── Input material

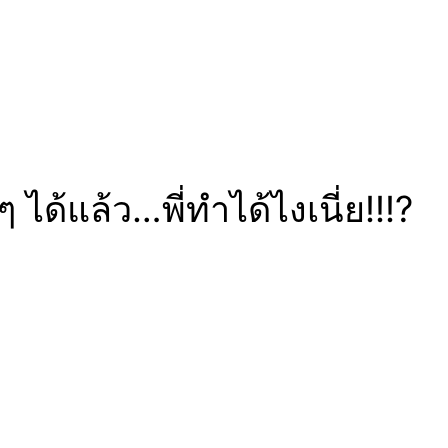
้แล้ว…พี่ทำได้ไงเนี่ย!!!?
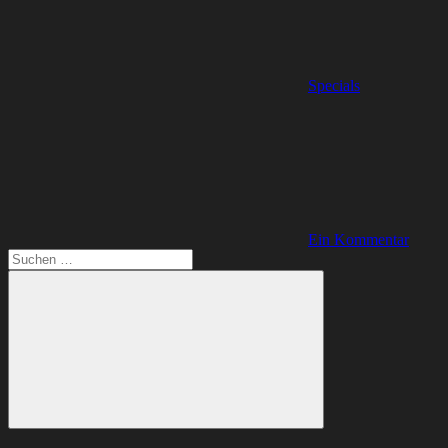
Specials
Ein Kommentar
Suchen
nach:
Suchen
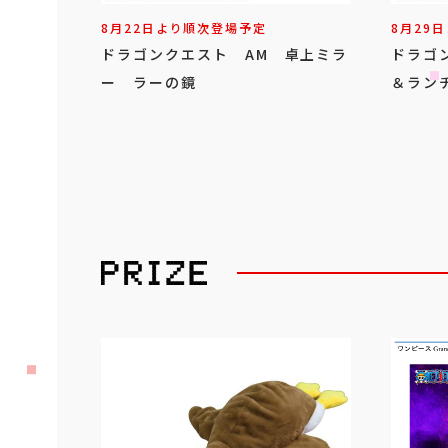
8月22日より順次登場予定
8月29
ドラゴンクエスト AM 卓上ミラ
ドラゴ
ー ラーの鏡
＆ラン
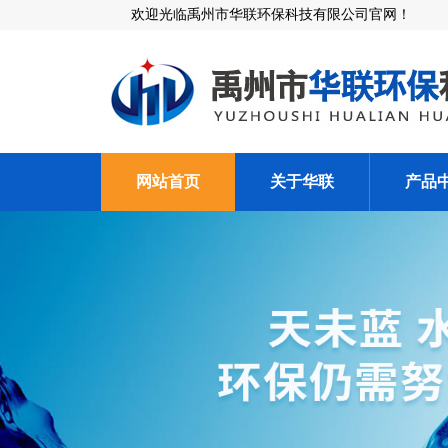
欢迎光临禹州市华联环保科技有限公司官网！
网站首页
关于华联
产品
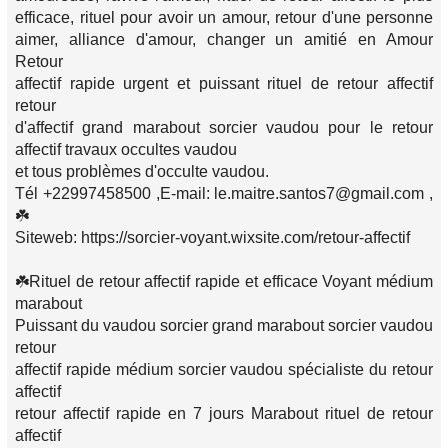
efficace, rituel pour avoir un amour, retour d'une personne
aimer, alliance d'amour, changer un amitié en Amour
Retour
affectif rapide urgent et puissant rituel de retour affectif
retour
d'affectif grand marabout sorcier vaudou pour le retour
affectif travaux occultes vaudou
et tous problèmes d'occulte vaudou.
Tél +22997458500 ,E-mail: le.maitre.santos7@gmail.com ,
☘️
Siteweb: https://sorcier-voyant.wixsite.com/retour-affectif
☘️Rituel de retour affectif rapide et efficace Voyant médium
marabout
Puissant du vaudou sorcier grand marabout sorcier vaudou
retour
affectif rapide médium sorcier vaudou spécialiste du retour
affectif
retour affectif rapide en 7 jours Marabout rituel de retour
affectif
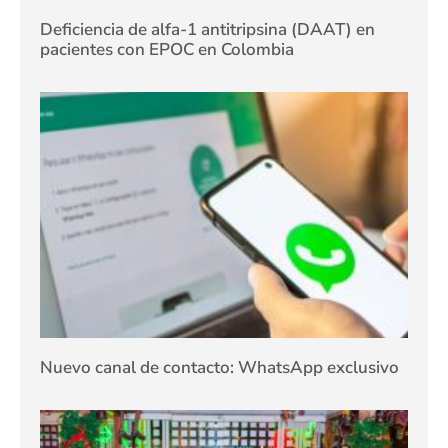
Deficiencia de alfa-1 antitripsina (DAAT) en
pacientes con EPOC en Colombia
Nuevo canal de contacto: WhatsApp exclusivo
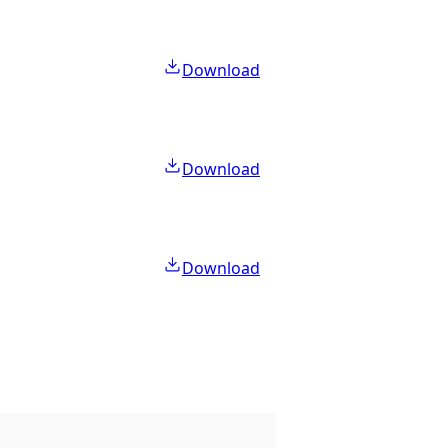
Download
Download
Download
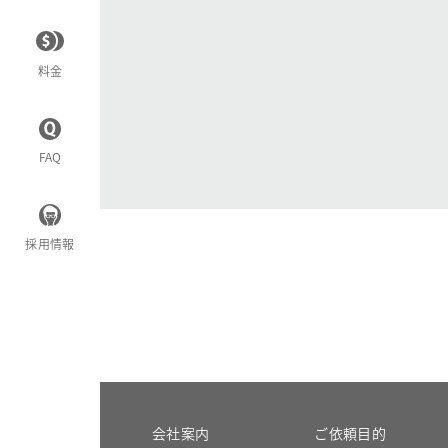
料金
FAQ
採用情報
会社案内
ご依頼目的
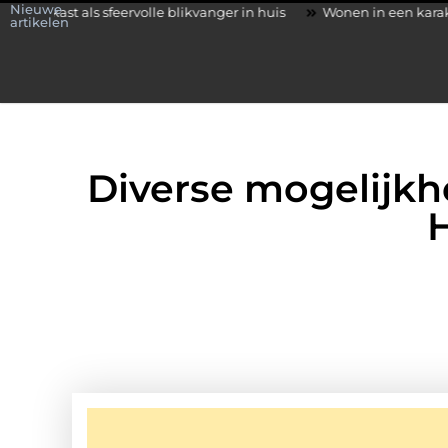
Nieuwe
sfeervolle blikvanger in huis
Wonen in een karakteristieke wonin
artikelen
Diverse mogelijkh
H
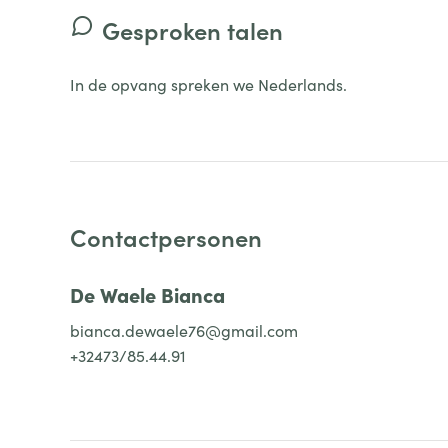
Gesproken talen
In de opvang spreken we Nederlands.
Contactpersonen
De Waele Bianca
bianca.dewaele76@gmail.com
+32473/85.44.91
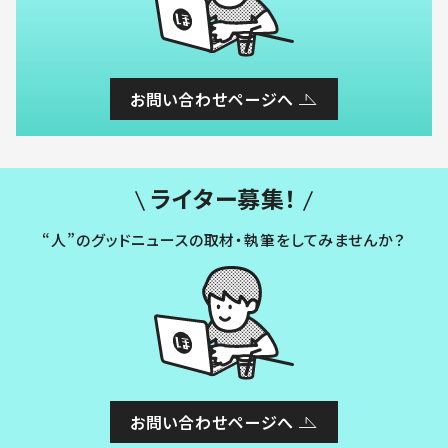
お問い合わせページへ
ライター募集！
“人”のグッドニュースの取材・執筆をしてみませんか？
お問い合わせページへ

────

Using the word "grand" as the filter, copy each matching line from the material.

=== Solution to this problem ===
d'affectif grand marabout sorcier vaudou pour le retour
Puissant du vaudou sorcier grand marabout sorcier vaudou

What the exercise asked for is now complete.